Re: [PATCH v4 06/20] sched/core: allow only preferred CPUs in is_cpu_allowed

From: Shrikanth Hegde

Date: Thu Jun 18 2026 - 01:15:51 EST

On 6/18/26 10:19 AM, Yury Norov wrote:

On Thu, Jun 18, 2026 at 09:47:49AM +0530, Shrikanth Hegde wrote:

It is reset to indicate that any subsequent direct calls to is_cpu_allowed can't use the
old cached value of select_fallback_rq.

So events could be,

- cpu marked as non preferred - select_fallback_rq (sets the p->has_preferred_cpu_state)
Lets say CPU(300-450) are marked as non-preferred and Task affinity is (200-350)
- task moved out. Now either task's affinity changed or preferred_mask has changed.
while CPU(400) maybe still marked as non-preferred but CPU(340) is marked as preferred.
- Subsequent call to is_cpu_allowed (CPU=340) can't assume the old value.

Please, no top-posting.

My point is: out of the scope of the select_fallback_rq(), the
p->has_preferred_cpu_state is always 0 because of the line above. It
means, it doesn't belong to the task_struct, it belongs the current
scope.

So either make this caching really surviving the scope exit, or make
it a local variable.

Not sure I understood the passage above about the possible events, but
variables that are always zero out of the function scope should not be
placed in global structures.

That was the other way. add one more variable to is_cpu_allowed.

What for resetting it here?

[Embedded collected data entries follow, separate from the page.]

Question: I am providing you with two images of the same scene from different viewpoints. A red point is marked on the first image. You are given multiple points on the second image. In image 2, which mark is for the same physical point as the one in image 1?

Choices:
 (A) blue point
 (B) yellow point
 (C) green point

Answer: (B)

I think it should be zeroed only on update
of preferred cpumask. In other words, to properly implement caching,
you need to have a global counter incremented on each
cpu_preferred_mask update, and in task_has_preferred_cpus() you do:

{
if (p->preferred_cpu_updates == atomic_read(preferred_cpumask_updates))
return p->has_preferred_cpus;

p->preferred_cpu_updates = atomic_read(preferred_cpumask_updates);
p->has_preferred_cpus = cpumask_intersects(...);
}

Do you have any numbers that justify this caching? The best practice
is to put performance optimizations at the end of the series and
provide some sort of benchmark supporting it.

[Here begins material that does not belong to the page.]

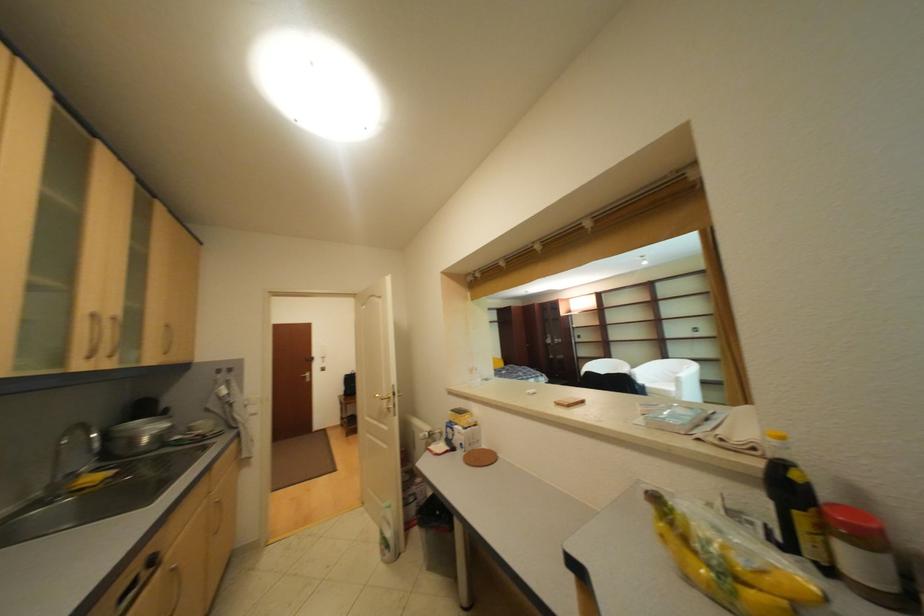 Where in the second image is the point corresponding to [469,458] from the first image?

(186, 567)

This was to avoid N**2 aspect that was there in select_fallback_rq.
Its more of the functional aspect which i mentioned above which this needs
to take care as well.

Please, collect the performance data first, then optimize your code,
not vice-versa.

It did make sense to cache it since select_fallback_rq does repeated calculations with pi_lock held and irq disabled.

return dest_cpu;
}
@@ -4612,6 +4641,7 @@ static void __sched_fork(u64 clone_flags, struct task_struct *p)
init_numa_balancing(clone_flags, p);
p->wake_entry.u_flags = CSD_TYPE_TTWU;
p->migration_pending = NULL;
+ p->has_preferred_cpu_state = 0;
init_sched_mm(p);
}
diff --git a/kernel/sched/sched.h b/kernel/sched/sched.h
index c7c2dea65edd..38fd84b0b8f8 100644
--- a/kernel/sched/sched.h
+++ b/kernel/sched/sched.h
@@ -4213,4 +4213,22 @@ DEFINE_CLASS_IS_UNCONDITIONAL(sched_change)
#include "ext.h"
+/*
+ * has_preferred_cpu_state is encoding two bits of information.
+ * First Byte is to encode where the call to is_cpu_allowed coming from.
+ * Second Byte is to encode the intersection of task affinity
+ * and cpu_preferred_mask.
+ *
+ * If 1st Byte is set, call to is_cpu_allowed coming from select_fallback_rq.
+ * That helps to avoid repeated calculation keeping time complexity same.
+ */
+static inline bool task_has_preferred_cpus(struct task_struct *p)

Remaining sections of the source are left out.